Tuesday, February 22, 2011

Inside Mahler's composing hut (video)


Gustav Mahler had three composing huts, as architect Keith Clarke describes in his groundbreaking study, Mahler’s Heavenly Retreats. Mahler had a particular aversion to noise – including birdsong, the barking of his architect’s dog, and the performances of nearby military bands – but also demanded that the servant who brought him his breakfast in one of his huts left via a route that meant Mahler would not see her so his train of thought would be undisturbed. “Mahler’s need for a place away from people and noise, for peace and quiet in which to compose his music, drove him to work away from his family,” says Clarke. “He arranged for the construction of workspaces, buildings built separately from his living quarters and constructed, one after another, in three different locations. They were created for him alone and visitors were not generally welcome.”

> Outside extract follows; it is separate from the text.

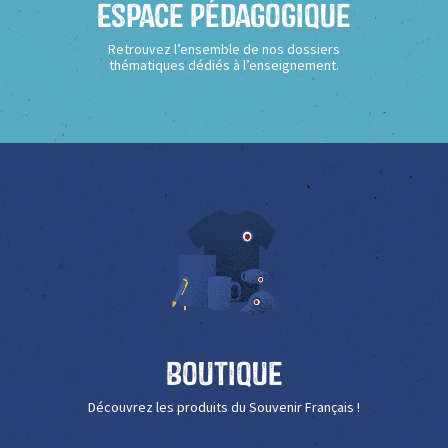
Espace Pédagogique
Retrouvez l’ensemble de nos dossiers
thématiques dédiés à l’enseignement.
Boutique
Découvrez les produits du Souvenir Français !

Mahler had composing huts at Steinbach (where the video above is shot), not far from Salzburg, where he wrote part of his second and all of his third symphony; Maernigg in southern Austria (symphonies four to eight); and Dobbiaco on the border of Italy and Austria (Das Lied von der Erde, his ninth symphony and sketches for the tenth). “Mahler’s Third, his Nature Symphony, is a celebration of the natural world in all its forms, its beauty, serenity and power, its comic and grotesque,” says Clarke. “The heavenly retreat at Steinbach, perhaps like no other, perfectly served Mahler’s needs. It was a laboratory for his art.” Director Ken Russell also made use of Mahler’s huts in his film on the great composer, including a scene where one of them gets burnt to a crisp.